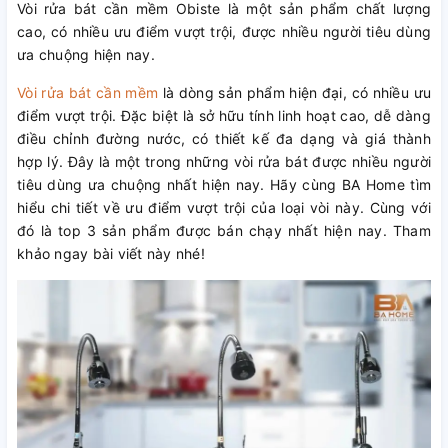
Vòi rửa bát cần mềm Obiste là một sản phẩm chất lượng
cao, có nhiều ưu điểm vượt trội, được nhiều người tiêu dùng
ưa chuộng hiện nay.
Vòi rửa bát cần mềm
là dòng sản phẩm hiện đại, có nhiều ưu
điểm vượt trội. Đặc biệt là sở hữu tính linh hoạt cao, dễ dàng
điều chỉnh đường nước, có thiết kế đa dạng và giá thành
hợp lý. Đây là một trong những vòi rửa bát được nhiều người
tiêu dùng ưa chuộng nhất hiện nay. Hãy cùng BA Home tìm
hiểu chi tiết về ưu điểm vượt trội của loại vòi này. Cùng với
đó là top 3 sản phẩm được bán chạy nhất hiện nay. Tham
khảo ngay bài viết này nhé!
--
### [ASSIGNMENT]
Take from the listing above each line that contains the string "vượt".

### [SOLUTION FOR THIS EXERCISE]
cao, có nhiều ưu điểm vượt trội, được nhiều người tiêu dùng
điểm vượt trội. Đặc biệt là sở hữu tính linh hoạt cao, dễ dàng
hiểu chi tiết về ưu điểm vượt trội của loại vòi này. Cùng với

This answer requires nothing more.